=== Material provided ===
============

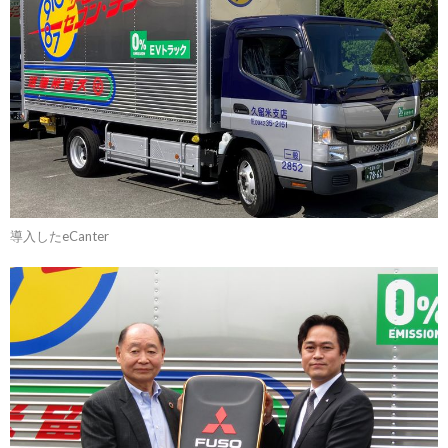
導入したeCanter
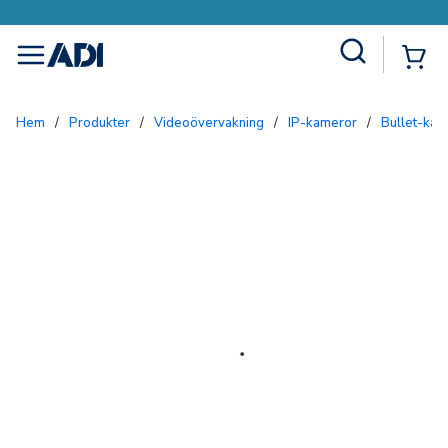
Site Search
{0
menu
Hem
/
Produkter
/
Videoövervakning
/
IP-kameror
/
Bullet-ka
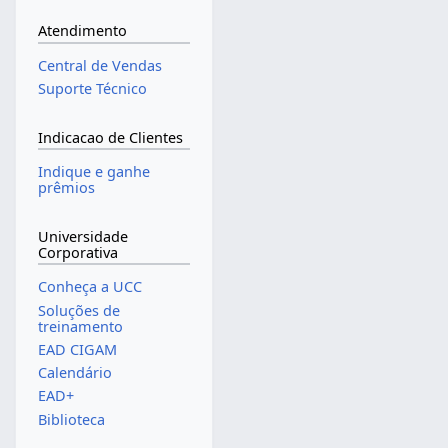
Atendimento
Central de Vendas
Suporte Técnico
Indicacao de Clientes
Indique e ganhe
prêmios
Universidade
Corporativa
Conheça a UCC
Soluções de
treinamento
EAD CIGAM
Calendário
EAD+
Biblioteca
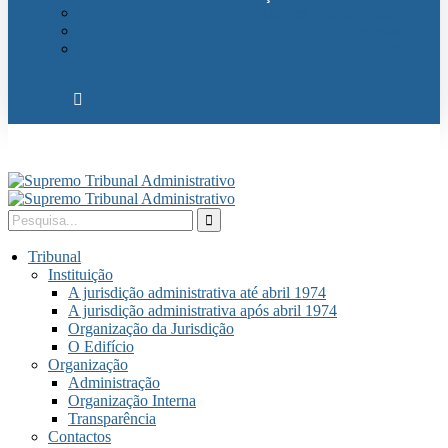
Relações Internacionais
Eventos
Publicações
Tribunal
Instituição
A jurisdição administrativa até abril 1974
A jurisdição administrativa após abril 1974
Organização da Jurisdição
O Edifício
Organização
Administração
Organização Interna
Transparência
Contactos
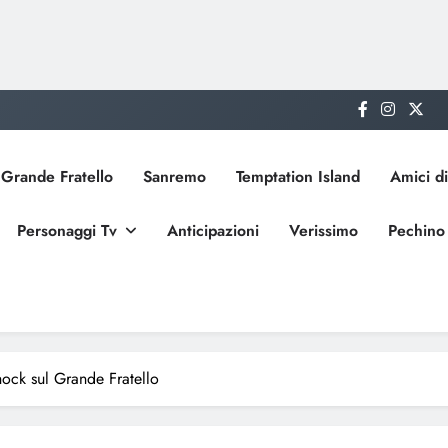
Grande Fratello
Sanremo
Temptation Island
Amici di
Personaggi Tv
Anticipazioni
Verissimo
Pechino
hock sul Grande Fratello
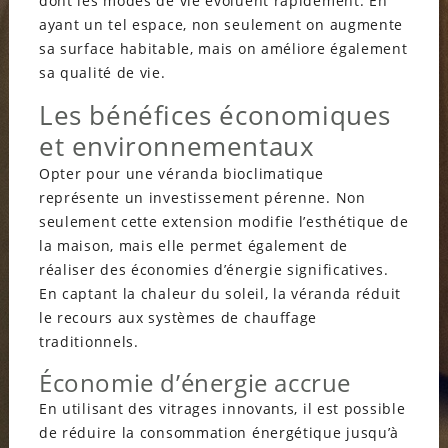
dont les modes de vie évoluent rapidement. En
ayant un tel espace, non seulement on augmente
sa surface habitable, mais on améliore également
sa qualité de vie.
Les bénéfices économiques
et environnementaux
Opter pour une véranda bioclimatique
représente un investissement pérenne. Non
seulement cette extension modifie l’esthétique de
la maison, mais elle permet également de
réaliser des économies d’énergie significatives.
En captant la chaleur du soleil, la véranda réduit
le recours aux systèmes de chauffage
traditionnels.
Économie d’énergie accrue
En utilisant des vitrages innovants, il est possible
de réduire la consommation énergétique jusqu’à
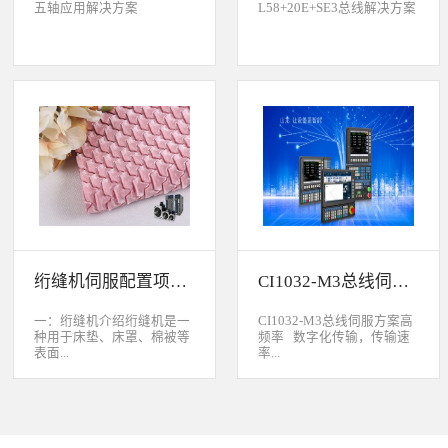
五轴应用解决方案
L58+20E+SE3总线解决方案
绗缝机伺服配置项目介绍
CI1032-M3总线伺服方案
一：绗缝机介绍绗缝机是一
CI1032-M3总线伺服方案高
种用于床垫、床罩、棉被等
频率 数字化传输，传输速
表面...
率...
缝制线形图案的纺织机械。
大于脉冲传输的500KHz，
用于被子缝制成型的绗缝机
避免出现超频而丢脉冲的引
按照针数和缝制图形的多好
起的走位。绝对值 标配绝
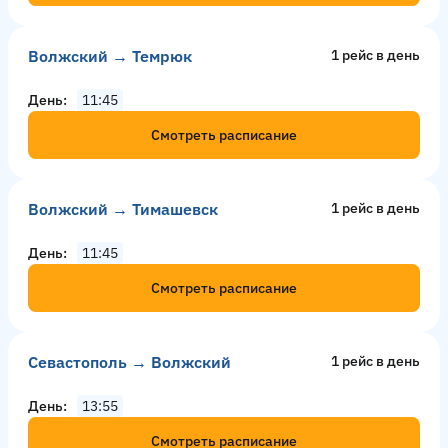
Волжский → Темрюк
1 рейс в день
День
11:45
Смотреть расписание
Волжский → Тимашевск
1 рейс в день
День
11:45
Смотреть расписание
Севастополь → Волжский
1 рейс в день
День
13:55
Смотреть расписание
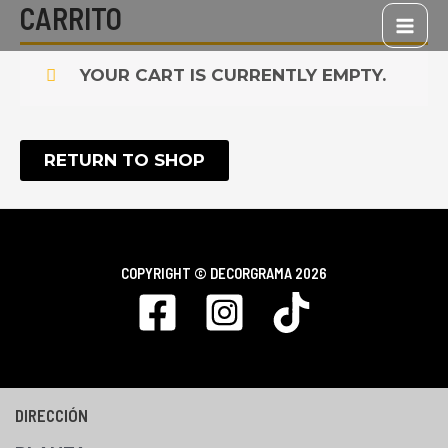
CARRITO
IR
MAI
AL
ME
CONTENIDO
YOUR CART IS CURRENTLY EMPTY.
RETURN TO SHOP
COPYRIGHT ©
DECORGRAMA 2026
DIRECCIÓN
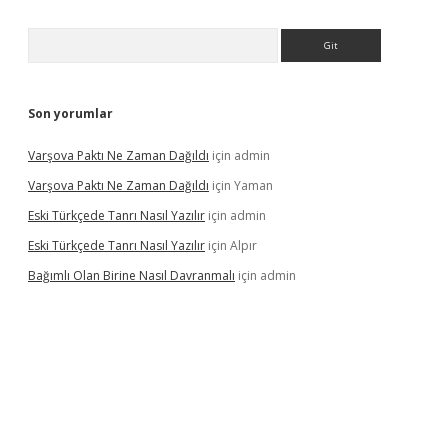
Arama
Son yorumlar
Varşova Paktı Ne Zaman Dağıldı
için
admin
Varşova Paktı Ne Zaman Dağıldı
için
Yaman
Eski Türkçede Tanrı Nasıl Yazılır
için
admin
Eski Türkçede Tanrı Nasıl Yazılır
için
Alpır
Bağımlı Olan Birine Nasıl Davranmalı
için
admin
asino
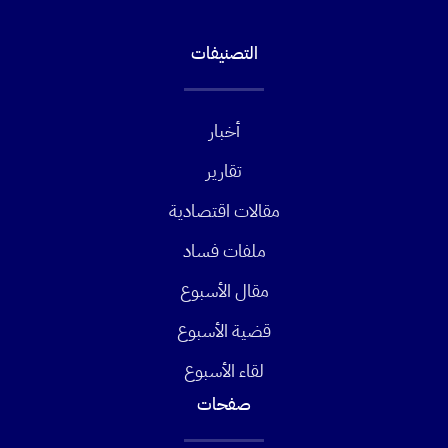
التصنيفات
أخبار
تقارير
مقالات اقتصادية
ملفات فساد
مقال الأسبوع
قضية الأسبوع
لقاء الأسبوع
صفحات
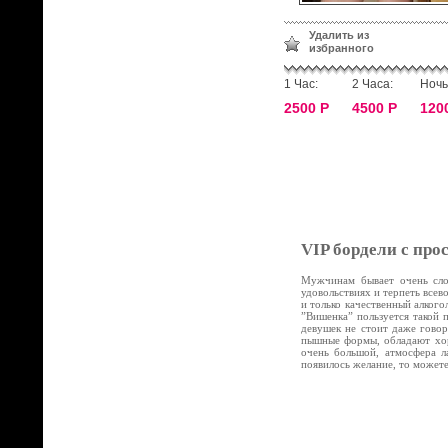
Удалить из
избранного
1 Час:
2 Часа:
Ночь
2500 Р
4500 Р
120
VIP бордели с про
Мужчинам бывает очень слож
удовольствиях и терпеть все
и только качественный алког
”Вишенка” пользуется такой 
девушек не стоит даже говор
пышные формы, обладают хор
очень большой, атмосфера л
появилось желание, то может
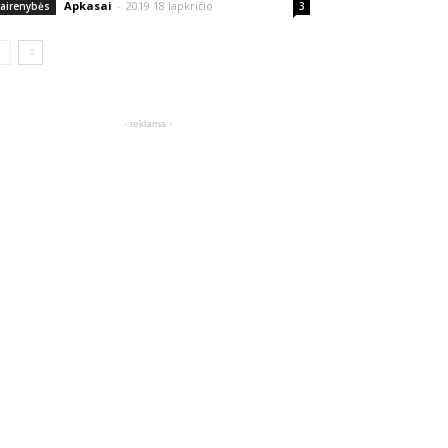
Apkasai
-
2019 18 lapkričio
vairenybės
3
- reklama -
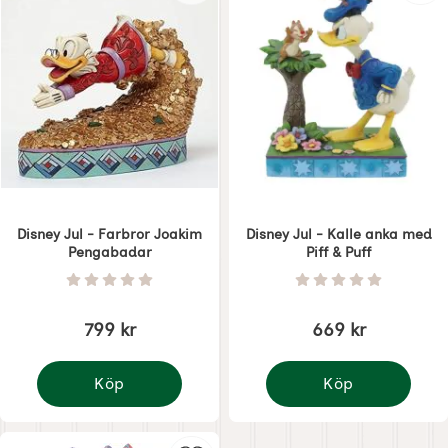
Disney Jul - Farbror Joakim
Disney Jul - Kalle anka med
Pengabadar
Piff & Puff
Art. nr 7367
Art. nr 7448
Betyg: 0 Stjärnor av 5
Betyg: 0 Stjärnor 
799 kr
669 kr
Köp
Köp
Disney Jul - Farbror Joakim Pengabadar
Disney Jul - Kalle ank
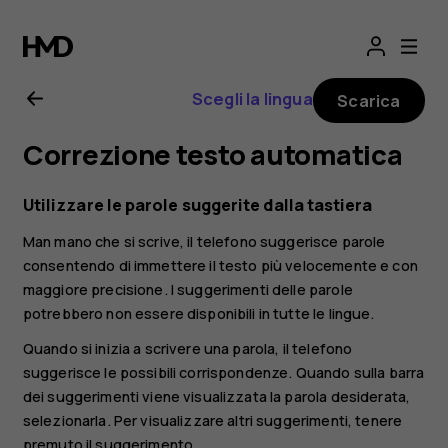
Manuale
d'uso
Scegli la lingua
Scarica
del
Correzione testo automatica
Nokia
Utilizzare le parole suggerite dalla tastiera
G21
Man mano che si scrive, il telefono suggerisce parole
consentendo di immettere il testo più velocemente e con
maggiore precisione. I suggerimenti delle parole
potrebbero non essere disponibili in tutte le lingue.
Quando si inizia a scrivere una parola, il telefono
suggerisce le possibili corrispondenze. Quando sulla barra
dei suggerimenti viene visualizzata la parola desiderata,
selezionarla. Per visualizzare altri suggerimenti, tenere
premuto il suggerimento.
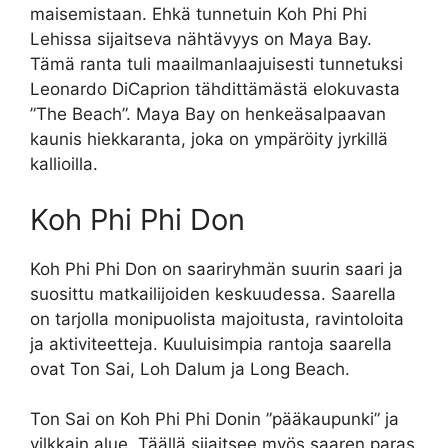
maisemistaan. Ehkä tunnetuin Koh Phi Phi
Lehissa sijaitseva nähtävyys on Maya Bay.
Tämä ranta tuli maailmanlaajuisesti tunnetuksi
Leonardo DiCaprion tähdittämästä elokuvasta
”The Beach”. Maya Bay on henkeäsalpaavan
kaunis hiekkaranta, joka on ympäröity jyrkillä
kallioilla.
Koh Phi Phi Don
Koh Phi Phi Don on saariryhmän suurin saari ja
suosittu matkailijoiden keskuudessa. Saarella
on tarjolla monipuolista majoitusta, ravintoloita
ja aktiviteetteja. Kuuluisimpia rantoja saarella
ovat Ton Sai, Loh Dalum ja Long Beach.
Ton Sai on Koh Phi Phi Donin ”pääkaupunki” ja
vilkkain alue. Täällä sijaitsee myös saaren paras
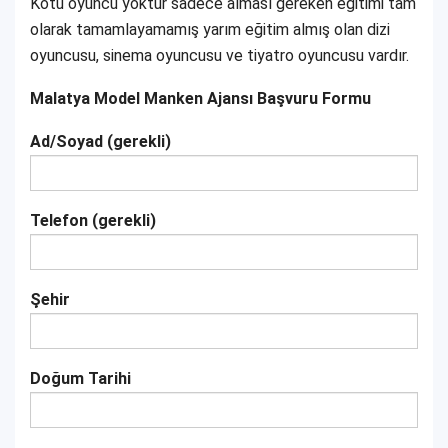
Kötü oyuncu yoktur sadece alması gereken eğitimi tam
olarak tamamlayamamış yarım eğitim almış olan dizi
oyuncusu, sinema oyuncusu ve tiyatro oyuncusu vardır.
Malatya Model Manken Ajansı Başvuru Formu
Ad/Soyad (gerekli)
Telefon (gerekli)
Şehir
Doğum Tarihi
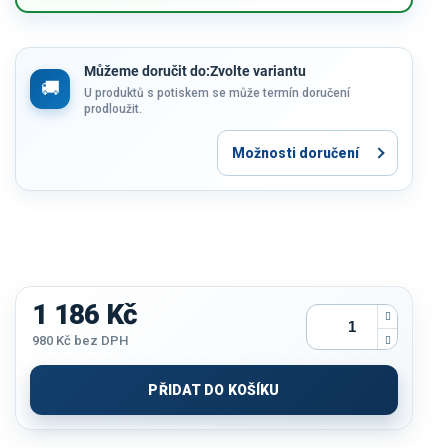
Můžeme doručit do:
Zvolte variantu
U produktů s potiskem se může termín doručení
prodloužit.
Možnosti doručení
1 186 Kč
980 Kč
bez DPH
Měrná
cena:
PŘIDAT DO KOŠÍKU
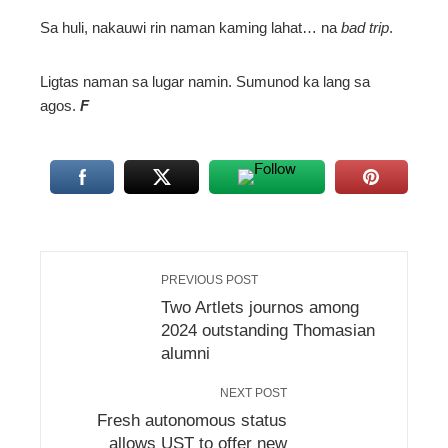
Sa huli, nakauwi rin naman kaming lahat… na
bad trip
.
Ligtas naman sa lugar namin. Sumunod ka lang sa
agos.
F
PREVIOUS POST
Two Artlets journos among
2024 outstanding Thomasian
alumni
NEXT POST
Fresh autonomous status
allows UST to offer new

============

=== Exercise brief ===
The response should consist of the lines above from the first through the one containing "seulement cette extension", transcribed exactly, with every picture left out.

=== Result ===
導入したeCanter
Site Search
{0
menu
Hem
/
Produkter
/
Videoövervakning
/
IP-kameror
/
Bullet-ka
Atendimento
Central de Vendas
Suporte Técnico
Indicacao de Clientes
Indique e ganhe
prêmios
Universidade
Corporativa
Conheça a UCC
Soluções de
treinamento
EAD CIGAM
Calendário
EAD+
Biblioteca
Relações Internacionais
Eventos
Publicações
Tribunal
Instituição
A jurisdição administrativa até abril 1974
A jurisdição administrativa após abril 1974
Organização da Jurisdição
O Edifício
Organização
Administração
Organização Interna
Transparência
Contactos
Grande Fratello
Sanremo
Temptation Island
Amici di
Personaggi Tv
Anticipazioni
Verissimo
Pechino
hock sul Grande Fratello
dont les modes de vie évoluent rapidement. En
ayant un tel espace, non seulement on augmente
sa surface habitable, mais on améliore également
sa qualité de vie.
Les bénéfices économiques
et environnementaux
Opter pour une véranda bioclimatique
représente un investissement pérenne. Non
seulement cette extension modifie l’esthétique de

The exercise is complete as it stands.